• Heal Thyself!

     


    My friend Rita was home from college and went to visit her elderly grandmother.

    Noticing a messy kitchen, she got busy cleaning up by opening the dishwasher door and emptying it, walking around the kitchen putting things away.

    That's when Grandma walked in, not noticing the open dishwasher door, tripping over it, falling to the ground, and getting ambulanced to the hospital with a very serious head injury.

    Already a bit crotchety, Grandma immediately heaped blame on Rita, scolding her and telling family members it was all her fault. Family attitudes toward Rita got even worse when Grandma died of that head injury.

    Confused, ostracized, and broken, Rita came looking for answers. And the place we began was with her. Rita was traumatized. This series of events had carved an impression in her brain, and created very sticky images she couldn't get away from - that continuously told her she was a careless, reckless, person and unworthy of living because she had taken another life.

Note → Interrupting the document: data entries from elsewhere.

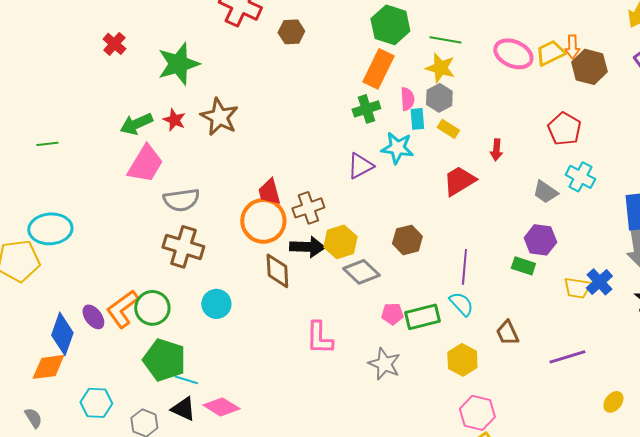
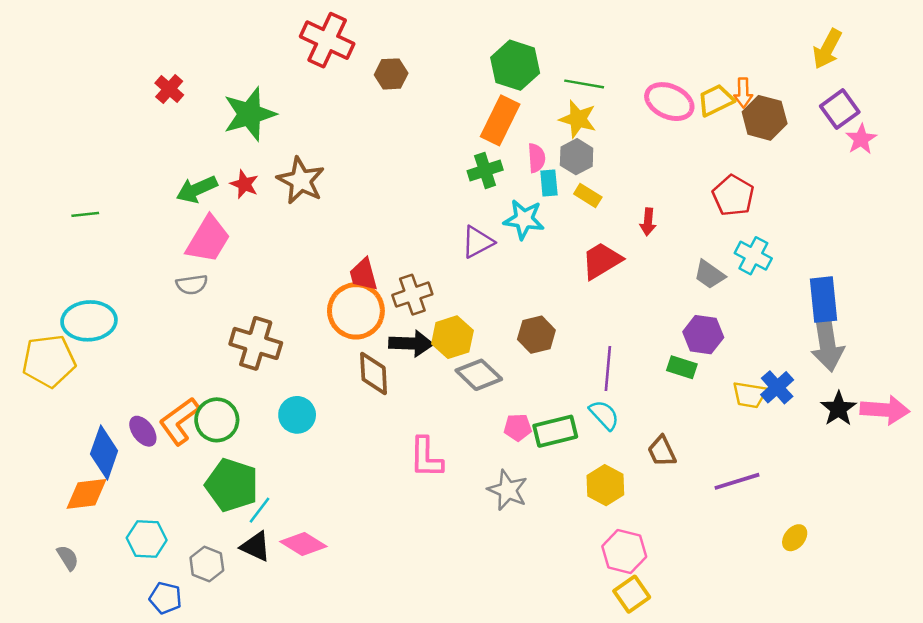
gray semicircle: (181, 200) -> (192, 285), moved, size x0.7
cyan line: (186, 380) -> (259, 510), turned -70

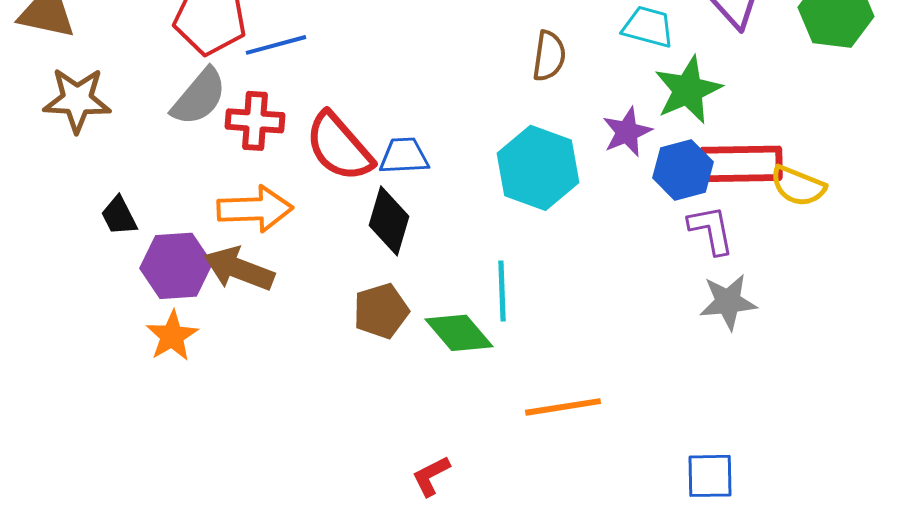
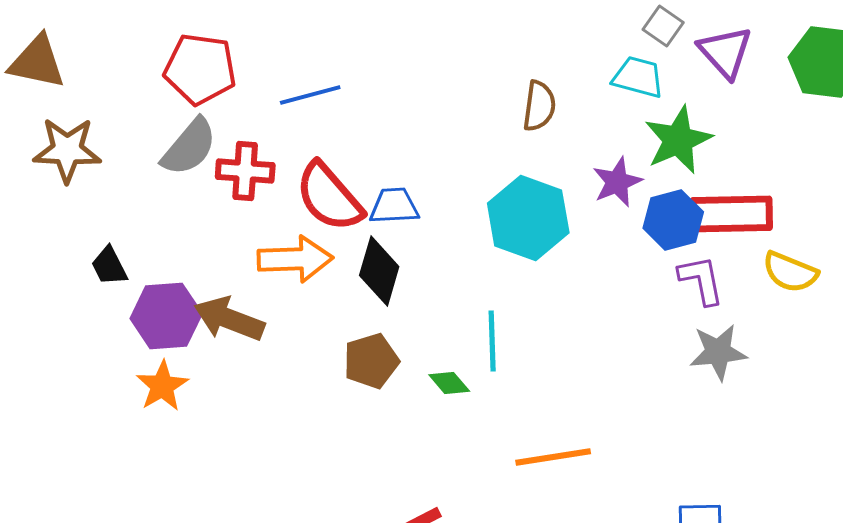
blue line: (276, 45) -> (310, 95), moved
yellow semicircle: (798, 186) -> (790, 272), moved
orange arrow: (255, 209) -> (295, 259), moved
green diamond: (459, 333) -> (449, 383), size x0.6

    We got Rita a therapist. And we came around her with words of truth to combat the negativity, assuring her that she was a good person and that she did well not to define herself by the worst thing she'd ever done.

    In this Sunday's Gospel Jesus takes up a similar issue when he's asked, 'Why do deadly, random accidents happen? Who's to blame? God? Us? Someone else?'

    And like Rita's friends, Jesus doesn't start there, instead, Jesus starts with them. We can't change what happened and we don't know how it did. What we can do is change ourselves - working to heal ourselves. Events like this can be used for transformation. We can take steps to minimize the damage and reverse the Negativity Train that seeks to shatter us and flatten us.

    The suffering that surrounds us - from personal trauma, to COVID, to the war in Ukraine, we are all affected, some of us are traumatized. How are we tending to that? Are we taking our roundedness seriously? How well are we listening to ourselves - treating ourselves - and what does that look like?  How are we being invited to use these occasions to do God's healing work in the world - and in ourselves?